Nobody is "meant" to be alone, but if you are alone and don't want to be alone it's your responsibility to take the necessary steps and adjust your life and behavior and goals to achieve what you want.

There may be some people who have mental or physical problems who can't be helped, but IMO that is a very small part of humanity, and I think the vast majority of people can find love if they make the effort.
 
Old 09-27-2018, 10:35 PM
 
1,066 posts, read 630,146 times
Reputation: 1297
honestly, its hard to want to become entangled with a female. Casual dating seems to be preferred. (I am 28). house owned, cars owned, etc. Good income, with the rates of marriage failing now a days and honestly prenups are getting thrown out more and more in courts.
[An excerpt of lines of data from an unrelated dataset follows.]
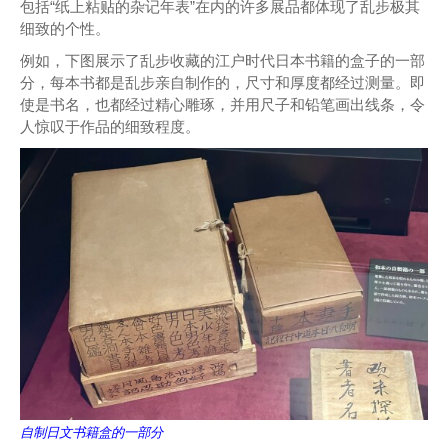
包括“纸上粘贴的杂记年表”在内的许多展品都体现了乱步极其
细致的个性。
例如，下图展示了乱步收藏的江户时代日本书籍的盒子的一部
分，每本书都是乱步亲自制作的，尺寸和厚度都经过测量。即
使是书名，也都经过精心雕琢，并用尺子和铅笔画出线条，令
人惊叹于作品的细致程度。
自制日文书籍盒的一部分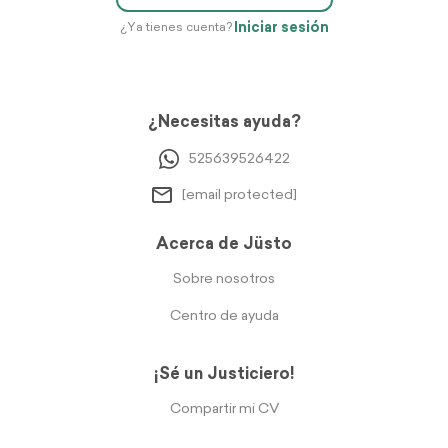
Iniciar sesión
¿Ya tienes cuenta?
¿Necesitas ayuda?
525639526422
[email protected]
Acerca de Jüsto
Sobre nosotros
Centro de ayuda
¡Sé un Justiciero!
Compartir mi CV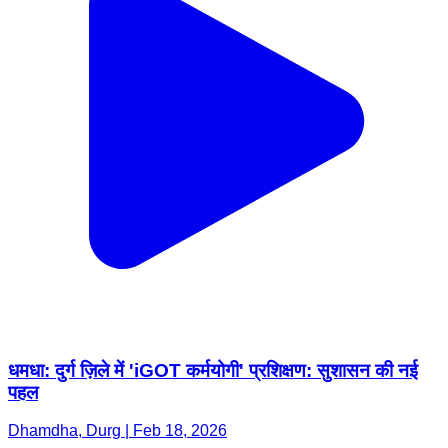
धमधा: दुर्ग ज़िले में 'iGOT कर्मयोगी' प्रशिक्षण: सुशासन की नई
पहल
Dhamdha, Durg | Feb 18, 2026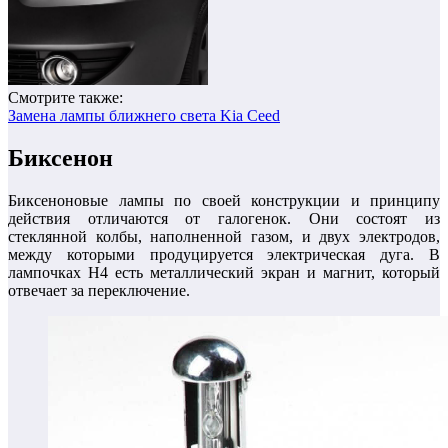
Смотрите также:
Замена лампы ближнего света Kia Ceed
Биксенон
Биксеноновые лампы по своей конструкции и принципу
действия отличаются от галогенок. Они состоят из
стеклянной колбы, наполненной газом, и двух электродов,
между которыми продуцируется электрическая дуга. В
лампочках H4 есть металлический экран и магнит, который
отвечает за переключение.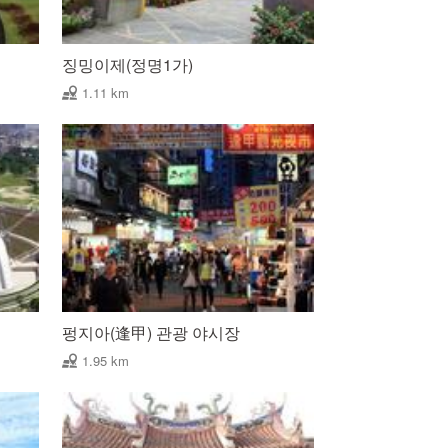
징밍이제(정명1가)
1.11 km
펑지아(逢甲) 관광 야시장
1.95 km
Can't ever see a reason to "marry". Casual dating will be the way of the future for the future generations.
 
Old 09-28-2018, 01:10 PM
 
7,759 posts, read 3,888,449 times
Reputation: 8856
Quote:
Originally Posted by Petunia 100 View Post
Who's responsibility is it to fix their behaviour?

Who is it who "means" for them to be single?
In a traditional society it is the family and village's job to teach it's children social order and constructs.

America has deviated too far from the natural tribe/village/clan grouping and this is why all of these "deviants" are appearing. Because society itself has deviated too far from it's natural biological setup of loosely inter-connected tribes and clans.
 
Old 09-28-2018, 01:12 PM
 
7,759 posts, read 3,888,449 times
Reputation: 8856
Quote:
Originally Posted by FreedomPenguin View Post
honestly, its hard to want to become entangled with a female. Casual dating seems to be preferred. (I am 28). house owned, cars owned, etc. Good income, with the rates of marriage failing now a days and honestly prenups are getting thrown out more and more in courts. Can't ever see a reason to "marry". Casual dating will be the way of the future for the future generations.
Just to be accurate. Pre-nups are thrown out when Timothy P. Millionaire puts in $0 alimony and marries a broke waitress. If you get together with someone that earns the same income (more common these days obviously) their chance of getting alimony with a pre-nup is nil.
 
Old 09-28-2018, 01:14 PM
 
1,066 posts, read 630,146 times
Reputation: 1297
Quote:
Originally Posted by Tencent View Post
Just to be accurate. Pre-nups are thrown out when Timothy P. Millionaire puts in $0 alimony and marries a broke waitress. If you get together with someone that earns the same income (more common these days obviously) their chance of getting alimony with a pre-nup is nil.


All the females in my age bracket are those broke waitress's working at b dubs etc. Only the older ladies are financially stable, I am not rich, but I would fall into that trap. A lot of my peers are same way, not a chance we get married until we are basically old and dying. Dont be surprised to see this as a trend.